[Aim of the exercise]
Where the word "jest" shows up in a line below, that line is counted. State how many lines are counted, without any other words.

************

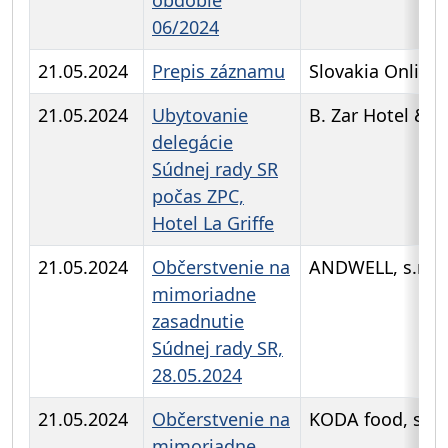
06/2024
21.05.2024
Prepis záznamu
Slovakia Online s
21.05.2024
Ubytovanie
B. Zar Hotel & C
delegácie
Súdnej rady SR
počas ZPC,
Hotel La Griffe
21.05.2024
Občerstvenie na
ANDWELL, s.r.o
mimoriadne
zasadnutie
Súdnej rady SR,
28.05.2024
21.05.2024
Občerstvenie na
KODA food, s.r.o
mimoriadne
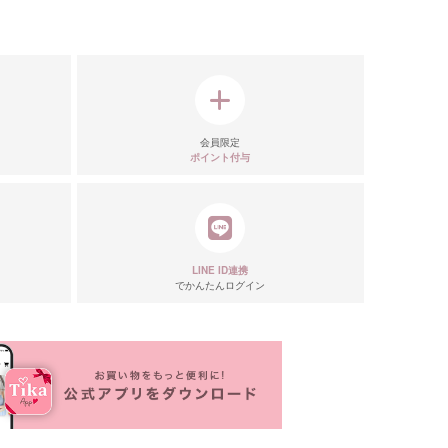
会員限定
ポイント付与
LINE ID連携
でかんたんログイン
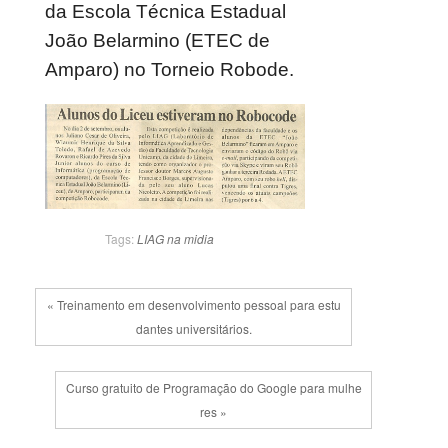
da Escola Técnica Estadual
João Belarmino (ETEC de
Amparo) no Torneio Robode.
Tags:
LIAG na midia
« Treinamento em desenvolvimento pessoal para estu
dantes universitários.
Curso gratuito de Programação do Google para mulhe
res »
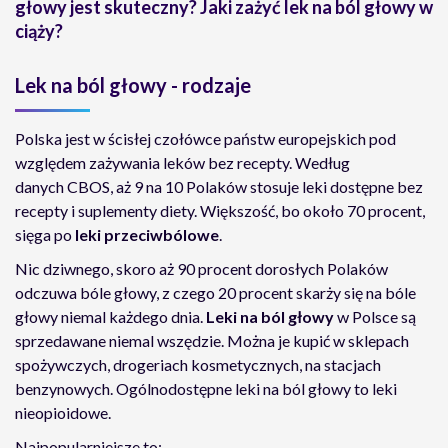
głowy jest skuteczny? Jaki zażyć lek na ból głowy w
ciąży?
Lek na ból głowy - rodzaje
Polska jest w ścisłej czołówce państw europejskich pod
względem zażywania leków bez recepty. Według
danych CBOS, aż 9 na 10 Polaków stosuje leki dostępne bez
recepty i suplementy diety. Większość, bo około 70 procent,
sięga po
leki przeciwbólowe
.
Nic dziwnego, skoro aż 90 procent dorosłych Polaków
odczuwa bóle głowy, z czego 20 procent skarży się na bóle
głowy niemal każdego dnia.
Leki na ból głowy
w Polsce są
sprzedawane niemal wszędzie. Można je kupić w sklepach
spożywczych, drogeriach kosmetycznych, na stacjach
benzynowych. Ogólnodostępne leki na ból głowy to leki
nieopioidowe.
Najpopularniejsze to:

************

[Task solution]
2